Task goal
Pick the lines holding the string "technologinių" out of the records and copy them.

Segment Start: Material for the task

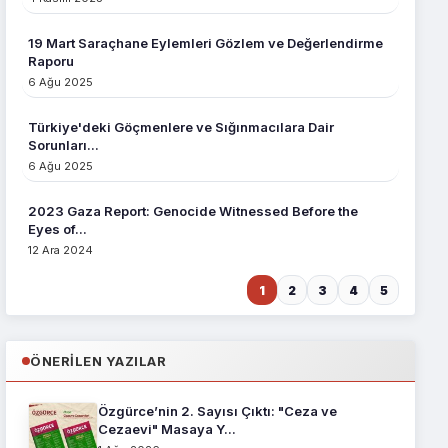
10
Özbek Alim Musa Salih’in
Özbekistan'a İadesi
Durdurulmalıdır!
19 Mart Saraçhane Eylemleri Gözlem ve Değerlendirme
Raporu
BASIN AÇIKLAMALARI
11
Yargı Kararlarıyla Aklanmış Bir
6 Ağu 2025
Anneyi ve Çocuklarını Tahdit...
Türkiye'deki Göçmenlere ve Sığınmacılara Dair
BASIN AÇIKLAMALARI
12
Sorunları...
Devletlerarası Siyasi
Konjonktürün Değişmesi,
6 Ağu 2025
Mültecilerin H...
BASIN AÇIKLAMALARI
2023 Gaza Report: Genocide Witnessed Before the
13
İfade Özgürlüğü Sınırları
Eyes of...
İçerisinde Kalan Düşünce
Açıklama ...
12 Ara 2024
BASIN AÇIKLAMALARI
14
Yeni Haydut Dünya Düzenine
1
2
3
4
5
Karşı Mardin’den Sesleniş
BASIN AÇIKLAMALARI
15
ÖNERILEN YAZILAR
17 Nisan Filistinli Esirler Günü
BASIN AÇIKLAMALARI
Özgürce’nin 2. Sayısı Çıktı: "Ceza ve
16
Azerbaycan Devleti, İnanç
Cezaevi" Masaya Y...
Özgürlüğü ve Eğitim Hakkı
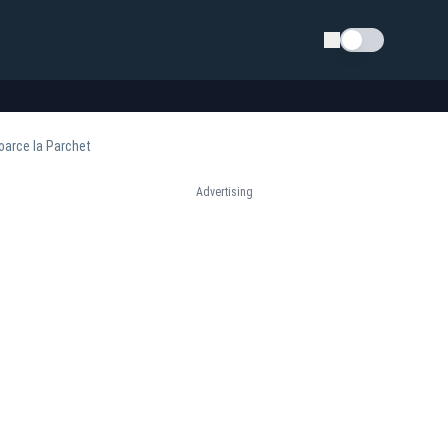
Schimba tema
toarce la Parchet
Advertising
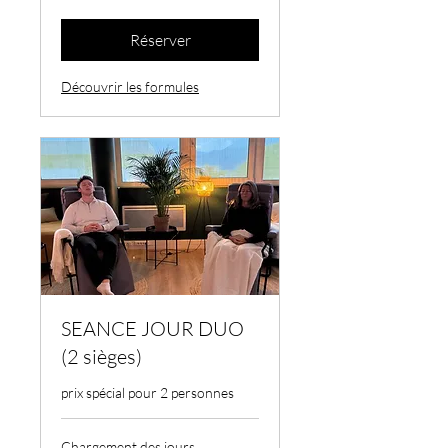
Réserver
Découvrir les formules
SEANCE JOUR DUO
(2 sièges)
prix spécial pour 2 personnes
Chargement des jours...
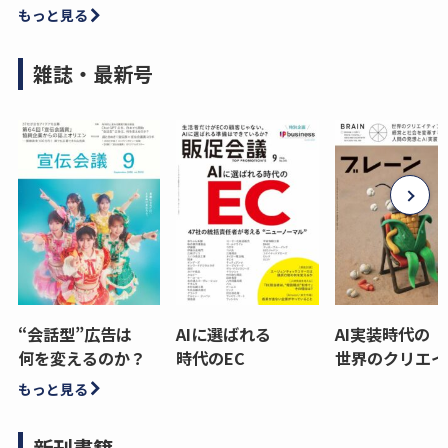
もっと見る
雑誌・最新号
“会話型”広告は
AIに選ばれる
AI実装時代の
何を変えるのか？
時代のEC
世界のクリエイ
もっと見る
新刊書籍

Segment End: Material for the task
Segment Start: Material for the task

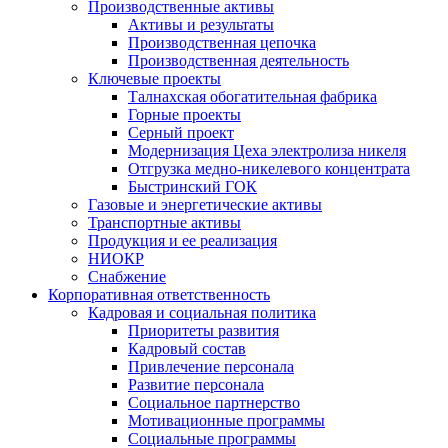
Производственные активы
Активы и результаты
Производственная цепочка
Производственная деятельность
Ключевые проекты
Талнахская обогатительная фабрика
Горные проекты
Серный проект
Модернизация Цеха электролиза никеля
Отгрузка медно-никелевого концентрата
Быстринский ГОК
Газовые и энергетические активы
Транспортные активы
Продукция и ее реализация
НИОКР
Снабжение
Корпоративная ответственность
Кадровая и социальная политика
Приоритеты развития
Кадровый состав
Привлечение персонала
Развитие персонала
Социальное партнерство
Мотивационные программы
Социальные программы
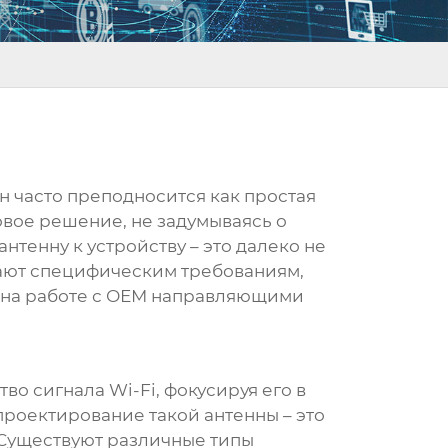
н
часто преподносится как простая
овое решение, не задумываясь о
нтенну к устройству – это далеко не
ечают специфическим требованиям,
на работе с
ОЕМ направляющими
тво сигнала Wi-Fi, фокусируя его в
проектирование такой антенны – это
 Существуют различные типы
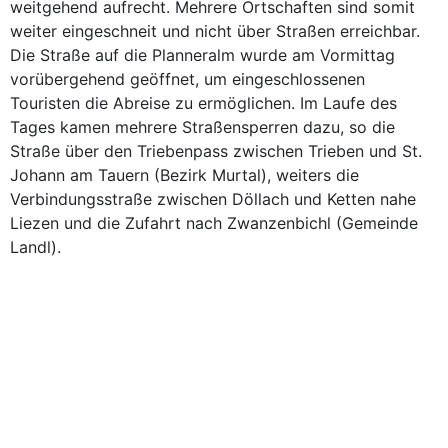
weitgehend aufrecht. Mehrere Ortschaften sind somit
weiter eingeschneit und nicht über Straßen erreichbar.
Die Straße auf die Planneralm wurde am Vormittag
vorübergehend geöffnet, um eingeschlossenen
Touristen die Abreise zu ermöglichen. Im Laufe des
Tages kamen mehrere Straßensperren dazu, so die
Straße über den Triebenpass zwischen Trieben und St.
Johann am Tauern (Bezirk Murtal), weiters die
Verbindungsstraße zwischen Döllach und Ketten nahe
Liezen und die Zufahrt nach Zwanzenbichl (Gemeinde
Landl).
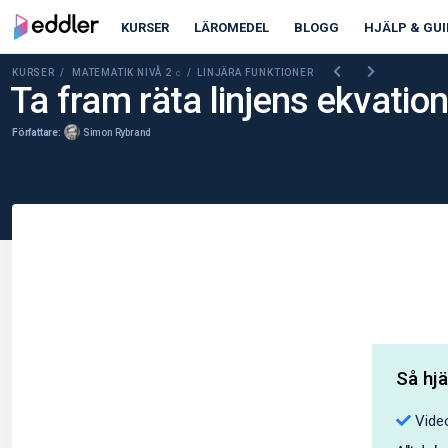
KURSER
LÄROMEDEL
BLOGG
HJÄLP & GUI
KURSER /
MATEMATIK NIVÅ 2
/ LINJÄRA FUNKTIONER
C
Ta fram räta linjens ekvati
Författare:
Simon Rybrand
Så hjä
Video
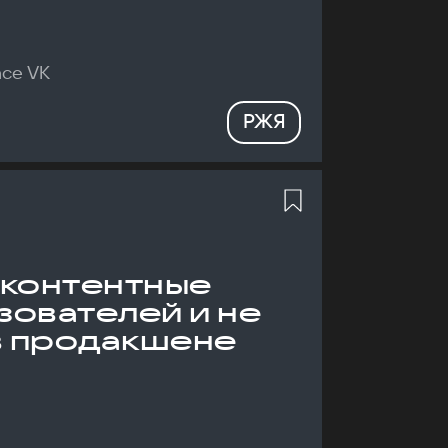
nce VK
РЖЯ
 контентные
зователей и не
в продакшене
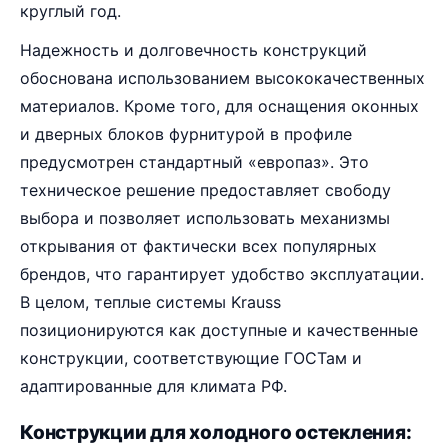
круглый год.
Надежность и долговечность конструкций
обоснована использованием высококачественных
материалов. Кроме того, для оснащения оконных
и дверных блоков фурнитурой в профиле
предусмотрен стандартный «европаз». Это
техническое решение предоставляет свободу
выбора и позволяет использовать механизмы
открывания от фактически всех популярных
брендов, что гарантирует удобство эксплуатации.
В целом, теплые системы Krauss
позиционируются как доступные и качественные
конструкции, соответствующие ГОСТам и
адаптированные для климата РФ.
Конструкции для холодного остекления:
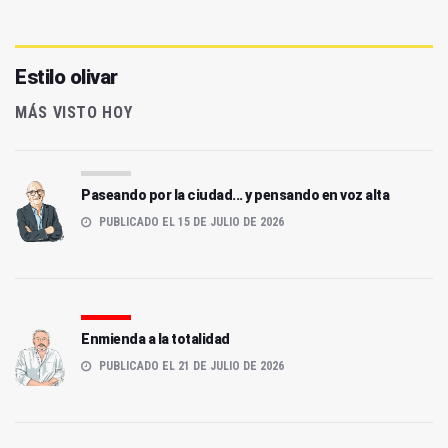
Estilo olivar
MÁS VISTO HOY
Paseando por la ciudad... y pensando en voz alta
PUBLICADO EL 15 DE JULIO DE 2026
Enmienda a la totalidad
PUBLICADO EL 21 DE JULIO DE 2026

Segment End: Material for the task
Segment Start: Material for the task

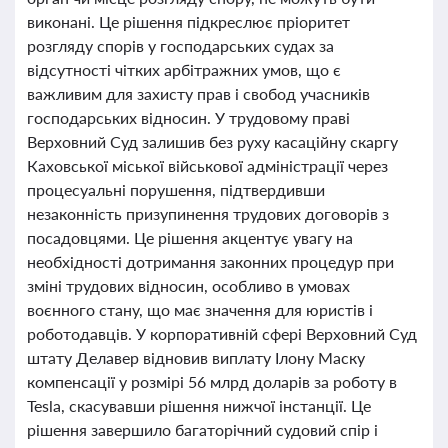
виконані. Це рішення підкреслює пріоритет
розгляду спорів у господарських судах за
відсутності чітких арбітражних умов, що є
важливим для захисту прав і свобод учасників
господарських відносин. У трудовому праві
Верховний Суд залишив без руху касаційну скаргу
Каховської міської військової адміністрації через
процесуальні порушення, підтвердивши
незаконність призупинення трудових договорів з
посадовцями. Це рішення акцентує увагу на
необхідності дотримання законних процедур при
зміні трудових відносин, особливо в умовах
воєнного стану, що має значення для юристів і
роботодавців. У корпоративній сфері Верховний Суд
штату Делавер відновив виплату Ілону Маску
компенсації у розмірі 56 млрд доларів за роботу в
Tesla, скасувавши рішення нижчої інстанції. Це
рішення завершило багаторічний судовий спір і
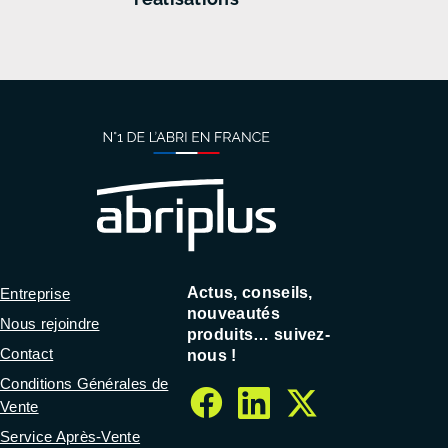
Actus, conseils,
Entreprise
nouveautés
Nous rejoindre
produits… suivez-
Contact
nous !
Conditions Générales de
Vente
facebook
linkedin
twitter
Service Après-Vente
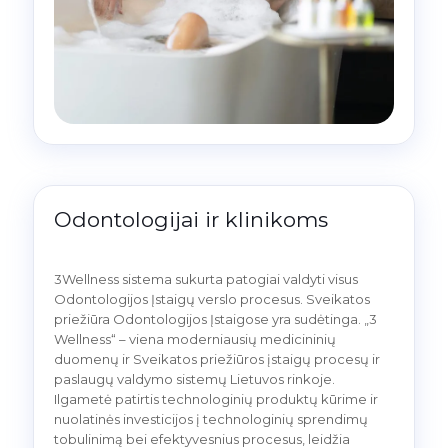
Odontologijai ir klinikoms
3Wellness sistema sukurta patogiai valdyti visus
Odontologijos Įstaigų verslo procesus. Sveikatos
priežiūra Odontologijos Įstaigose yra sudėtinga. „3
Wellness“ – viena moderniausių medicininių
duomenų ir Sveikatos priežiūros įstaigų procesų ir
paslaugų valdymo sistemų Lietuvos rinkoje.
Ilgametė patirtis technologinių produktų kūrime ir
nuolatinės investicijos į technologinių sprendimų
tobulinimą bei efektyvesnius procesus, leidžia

Segment End: Material for the task

Response
Ilgametė patirtis technologinių produktų kūrime ir
nuolatinės investicijos į technologinių sprendimų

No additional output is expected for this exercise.